BEGIN INPUT DATA

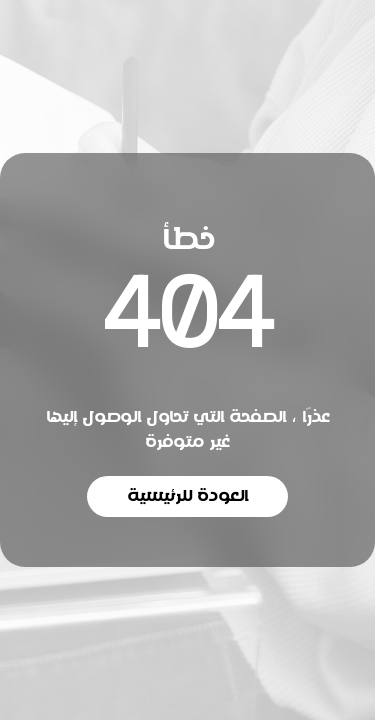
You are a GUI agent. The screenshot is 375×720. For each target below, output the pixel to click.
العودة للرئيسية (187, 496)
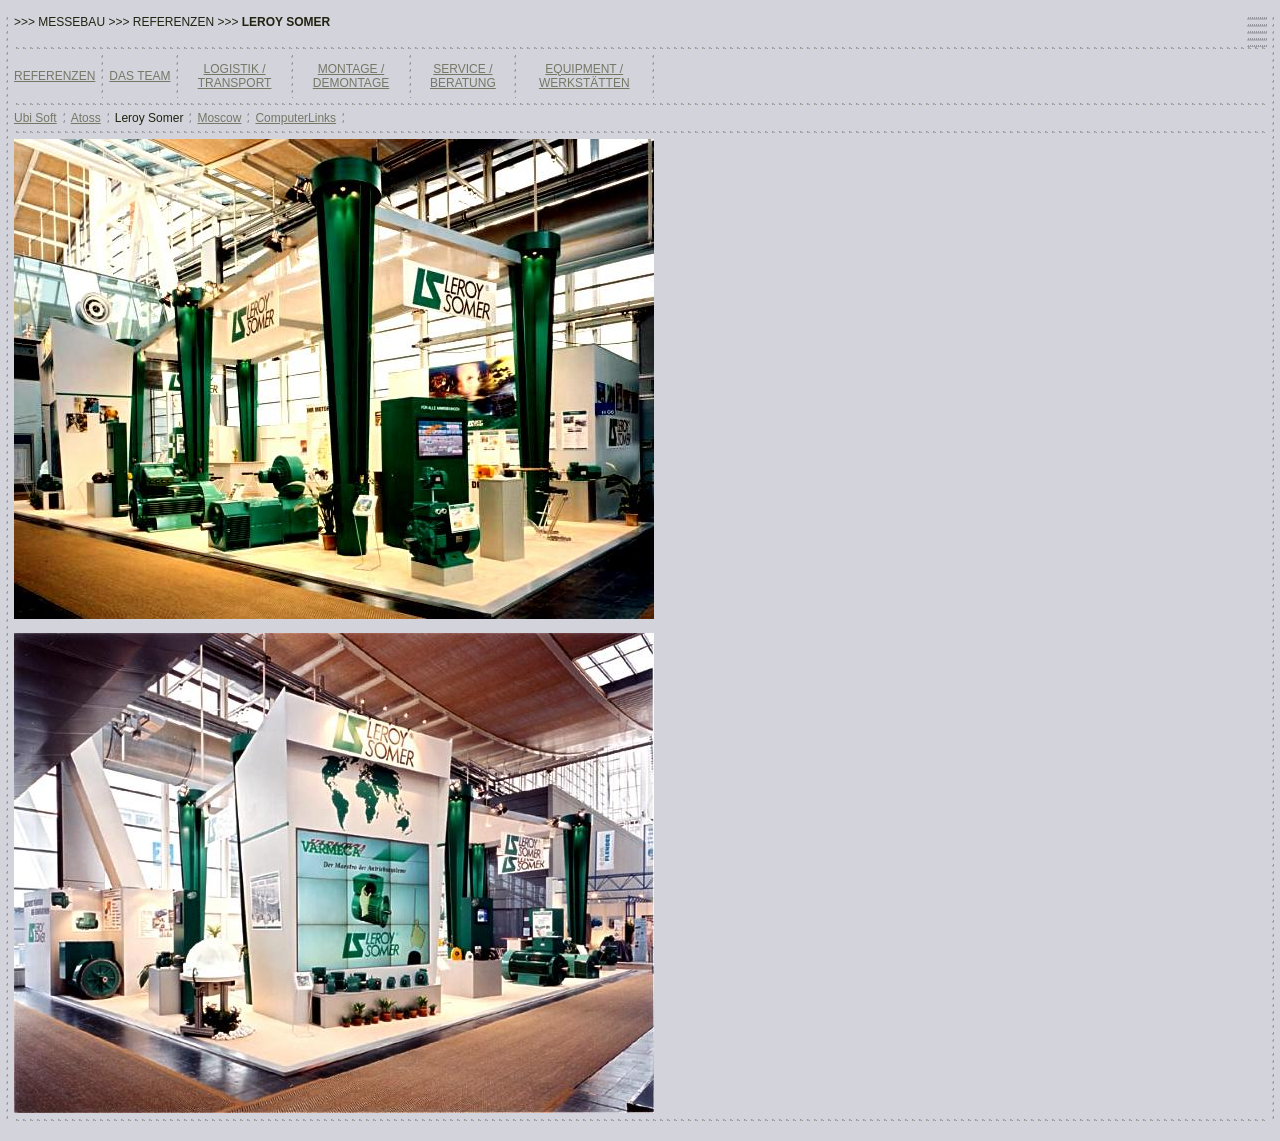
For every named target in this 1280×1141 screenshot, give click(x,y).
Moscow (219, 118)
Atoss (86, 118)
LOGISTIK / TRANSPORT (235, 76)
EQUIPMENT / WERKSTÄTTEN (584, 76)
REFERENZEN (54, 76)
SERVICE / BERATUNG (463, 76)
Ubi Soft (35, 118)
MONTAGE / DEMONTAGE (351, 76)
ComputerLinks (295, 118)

END INPUT DATA

Reproduce, exactly and only, the lines running from the one with "SERVICE / BERATUNG (463, 76)" to the end of the listing above.

* **RESULT FOR THIS EXERCISE**:
SERVICE / BERATUNG (463, 76)
Ubi Soft (35, 118)
MONTAGE / DEMONTAGE (351, 76)
ComputerLinks (295, 118)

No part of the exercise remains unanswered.